== DESCRIPTION OF THE TASK ==
The answer is every line in the data below that contains the word "если".

╭─ DATA

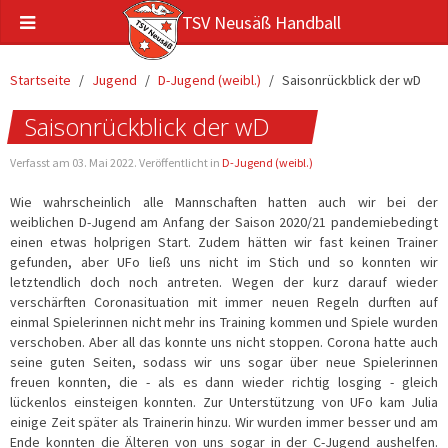
TSV Neusäß Handball
Startseite
Jugend
D-Jugend (weibl.)
Saisonrückblick der wD
Saisonrückblick der wD
Verfasst am
03. Mai 2022
. Veröffentlicht in
D-Jugend (weibl.)
Wie wahrscheinlich alle Mannschaften hatten auch wir bei der
weiblichen D-Jugend am Anfang der Saison 2020/21 pandemiebedingt
einen etwas holprigen Start. Zudem hätten wir fast keinen Trainer
gefunden, aber UFo ließ uns nicht im Stich und so konnten wir
letztendlich doch noch antreten. Wegen der kurz darauf wieder
verschärften Coronasituation mit immer neuen Regeln durften auf
einmal Spielerinnen nicht mehr ins Training kommen und Spiele wurden
verschoben. Aber all das konnte uns nicht stoppen. Corona hatte auch
seine guten Seiten, sodass wir uns sogar über neue Spielerinnen
freuen konnten, die - als es dann wieder richtig losging - gleich
lückenlos einsteigen konnten. Zur Unterstützung von UFo kam Julia
einige Zeit später als Trainerin hinzu. Wir wurden immer besser und am
Ende konnten die Älteren von uns sogar in der C-Jugend aushelfen.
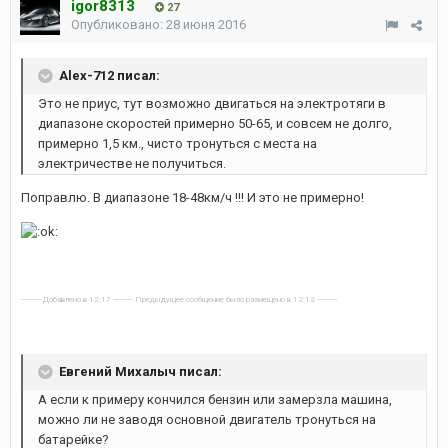
igor8313
27
Опубликовано:
28 июня 2016
Alex-712 писал:
Это не приус, тут возможно двигаться на электротяги в
диапазоне скоростей примерно 50-65, и совсем не долго,
примерно 1,5 км., чисто тронуться с места на
электричестве не получиться.
Поправлю. В диапазоне 18-48км/ч !!! И это не примерно!
---------- Добавлено в 12:17 ---------- Предыдущее сообщение было размещено в 12:12 ----------
Евгений Михалыч писал:
А если к примеру кончился бензин или замерзла машина,
можно ли не заводя основной двигатель тронуться на
батарейке?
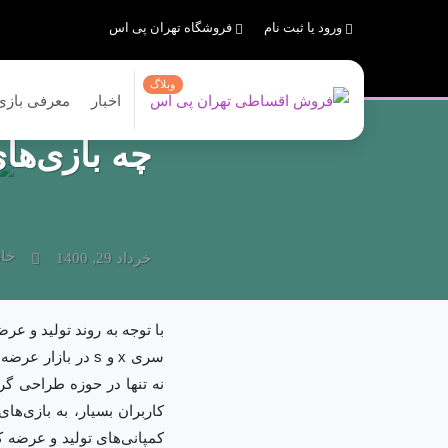
ورود یا ثبت نام
فروشگاه تهران پی اس
وبلاگ
اخبار
معرفی بازی
چه بازی‌ه
خان
خرداد 29, 1400
با توجه به روند تولید و 
نه تنها در حوزه طراحی گرا
کاربران بسیار، به بازی‌های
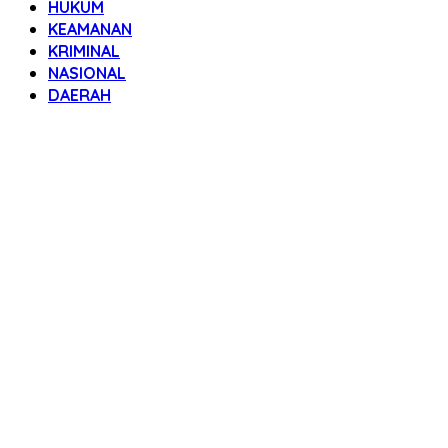
HUKUM
KEAMANAN
KRIMINAL
NASIONAL
DAERAH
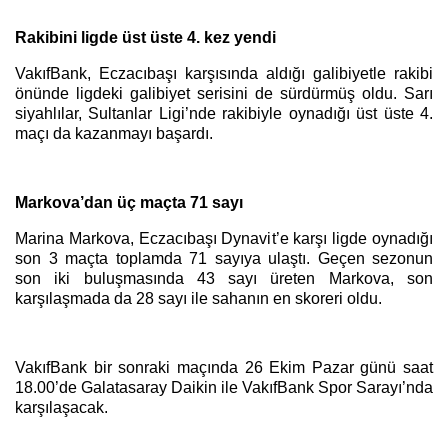
Rakibini ligde üst üste 4. kez yendi
VakıfBank, Eczacıbaşı karşısında aldığı galibiyetle rakibi
önünde ligdeki galibiyet serisini de sürdürmüş oldu. Sarı
siyahlılar, Sultanlar Ligi’nde rakibiyle oynadığı üst üste 4.
maçı da kazanmayı başardı.
Markova’dan üç maçta 71 sayı
Marina Markova, Eczacıbaşı Dynavit’e karşı ligde oynadığı
son 3 maçta toplamda 71 sayıya ulaştı. Geçen sezonun
son iki buluşmasında 43 sayı üreten Markova, son
karşılaşmada da 28 sayı ile sahanın en skoreri oldu.
VakıfBank bir sonraki maçında 26 Ekim Pazar günü saat
18.00’de Galatasaray Daikin ile VakıfBank Spor Sarayı’nda
karşılaşacak.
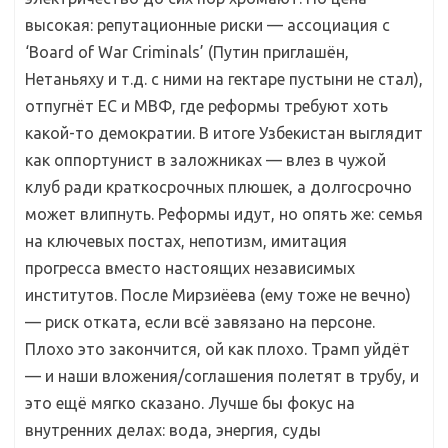
высокая: репутационные риски — ассоциация с
‘Board of War Criminals’ (Путин приглашён,
Нетаньяху и т.д. с ними на гектаре пустыни не стал),
отпугнёт ЕС и МВФ, где реформы требуют хоть
какой-то демократии. В итоге Узбекистан выглядит
как оппортунист в заложниках — влез в чужой
клуб ради краткосрочных плюшек, а долгосрочно
может влипнуть. Реформы идут, но опять же: семья
на ключевых постах, непотизм, имитация
прогресса вместо настоящих независимых
институтов. После Мирзиёева (ему тоже не вечно)
— риск отката, если всё завязано на персоне.
Плохо это закончится, ой как плохо. Трамп уйдёт
— и наши вложения/соглашения полетят в трубу, и
это ещё мягко сказано. Лучше бы фокус на
внутренних делах: вода, энергия, суды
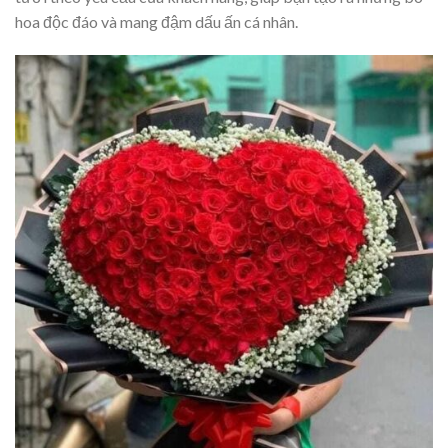
hoa độc đáo và mang đậm dấu ấn cá nhân.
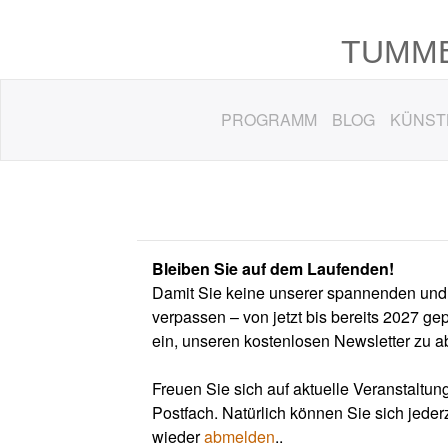
TUMME
PROGRAMM
BLOG
KÜNST
Bleiben Sie auf dem Laufenden!
Damit Sie keine unserer spannenden und 
verpassen – von jetzt bis bereits 2027 gep
ein, unseren kostenlosen Newsletter zu a
Freuen Sie sich auf aktuelle Veranstaltung
Postfach. Natürlich können Sie sich jeder
wieder
abmelden
..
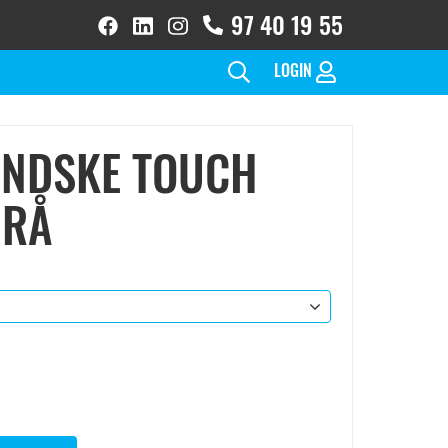
97 40 19 55
facebook
linkedin
instagram
brands
brands
brands
solid
solid
solid(1)
LOGIN
NDSKE TOUCH
GRÅ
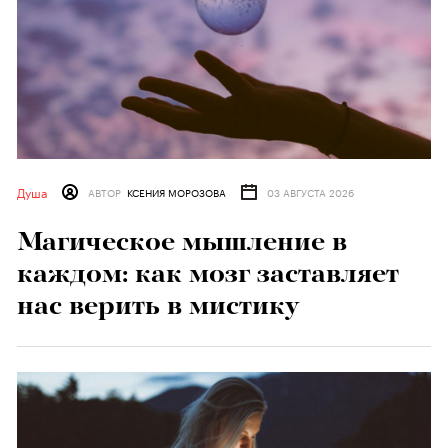
Душа
АВТОР
КСЕНИЯ МОРОЗОВА
03 АВГУСТА 2026
Магическое мышление в
каждом: как мозг заставляет
нас верить в мистику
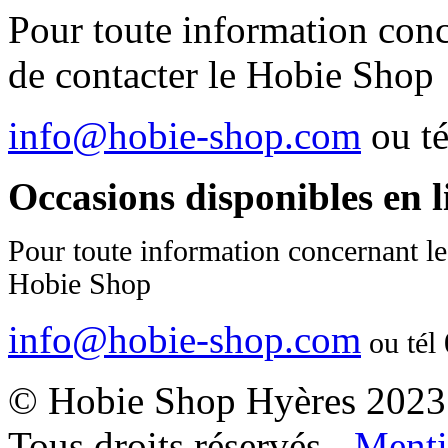
Pour toute information conc
de contacter le Hobie Shop
info@hobie-shop.com
ou t
Occasions disponibles en 
Pour toute information concernant le
Hobie Shop
info@hobie-shop.com
ou tél
© Hobie Shop Hyères 2023
Tous droits réservés -
Menti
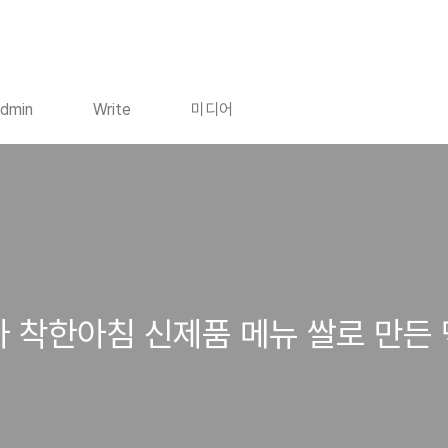
dmin
Write
미디어
아 착한아침 신제품 메뉴 쌀로 만든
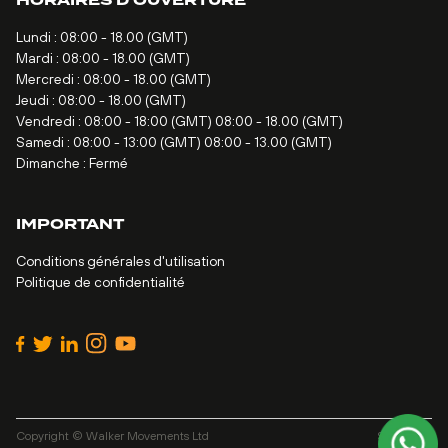
HORAIRES D'OUVERTURE
Lundi : 08:00 - 18.00 (GMT)
Mardi : 08:00 - 18.00 (GMT)
Mercredi : 08:00 - 18.00 (GMT)
Jeudi : 08:00 - 18.00 (GMT)
Vendredi : 08:00 - 18:00 (GMT) 08:00 - 18.00 (GMT)
Samedi : 08:00 - 13:00 (GMT) 08:00 - 13.00 (GMT)
Dimanche : Fermé
IMPORTANT
Conditions générales d'utilisation
Politique de confidentialité
Copyright © Walker Movements Ltd
Site by
Alt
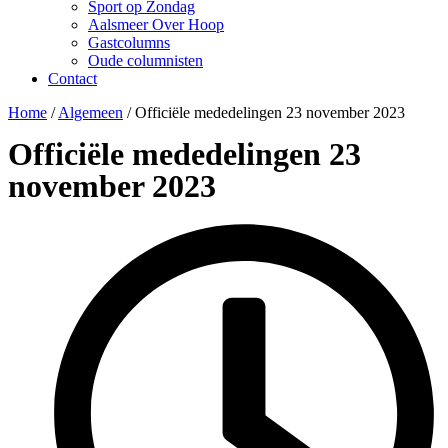
Sport op Zondag
Aalsmeer Over Hoop
Gastcolumns
Oude columnisten
Contact
Home
/
Algemeen
/
Officiële mededelingen 23 november 2023
Officiële mededelingen 23
november 2023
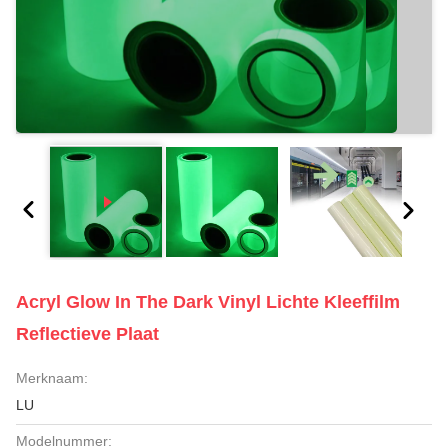
Acryl Glow In The Dark Vinyl Lichte Kleeffilm
Reflectieve Plaat
Merknaam:
LU
Modelnummer:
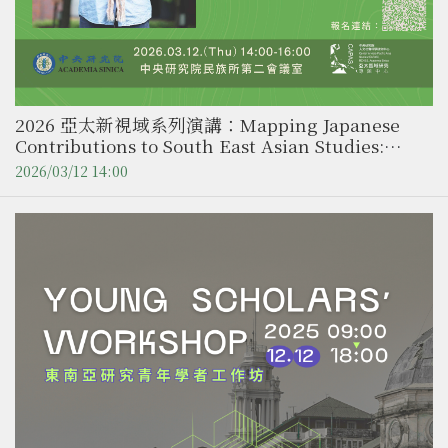
2026 亞太新視域系列演講：Mapping Japanese
Contributions to South East Asian Studies:
Motivations, Methods, and Intellectual
2026/03/12 14:00
Trajectories ／ Dr. Mario Ivan Lopez（京都大學
東南亞研究所 副教授）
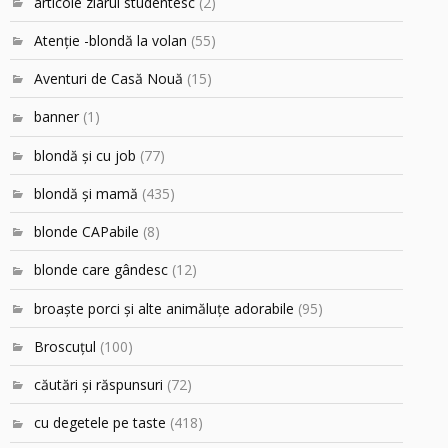
articole ziarul studentesc
(2)
Atenţie -blondă la volan
(55)
Aventuri de Casă Nouă
(15)
banner
(1)
blondă şi cu job
(77)
blondă şi mamă
(435)
blonde CAPabile
(8)
blonde care gândesc
(12)
broaşte porci şi alte animăluţe adorabile
(95)
Broscuțul
(100)
căutări şi răspunsuri
(72)
cu degetele pe taste
(418)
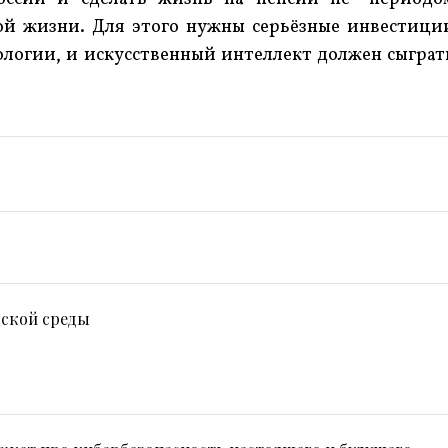
ой жизни. Для этого нужны серьёзные инвестици
нологии, и искусственный интеллект должен сыграт
ской среды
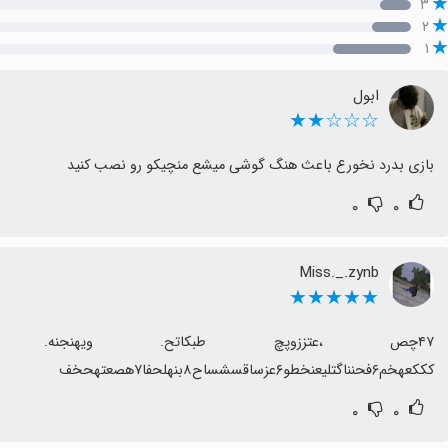
۳
۲
۱
ابول
☆☆☆★★
بازی بدرد نخورع باعث هنگ گوشی میشع منچیکو رو نصب کنید
۰
۰
Miss._.zynb
★★★★★
کککعهخم۶فحنناگتلیعنخطو۶عزساقسشساح۸بنهلحفا۷هصعتهحخف
۰
۰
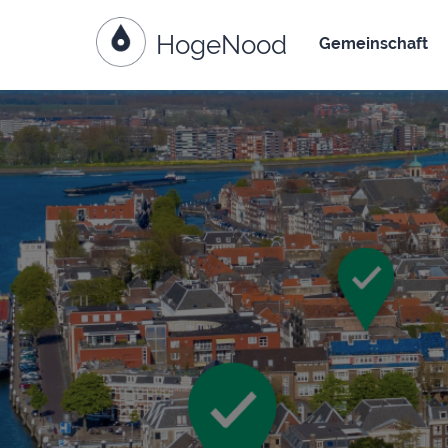
HogeNood
Weiter zum Inhalt
Gemeinschaft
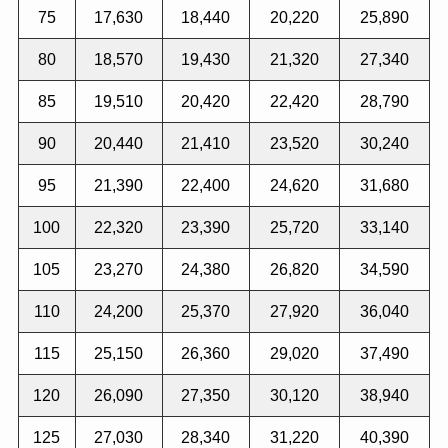
75
17,630
18,440
20,220
25,890
80
18,570
19,430
21,320
27,340
85
19,510
20,420
22,420
28,790
90
20,440
21,410
23,520
30,240
95
21,390
22,400
24,620
31,680
100
22,320
23,390
25,720
33,140
105
23,270
24,380
26,820
34,590
110
24,200
25,370
27,920
36,040
115
25,150
26,360
29,020
37,490
120
26,090
27,350
30,120
38,940
125
27,030
28,340
31,220
40,390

╰─

== RESPONSE TO THIS TASK ==
А если к примеру кончился бензин или замерзла машина,
— риск отката, если всё завязано на персоне.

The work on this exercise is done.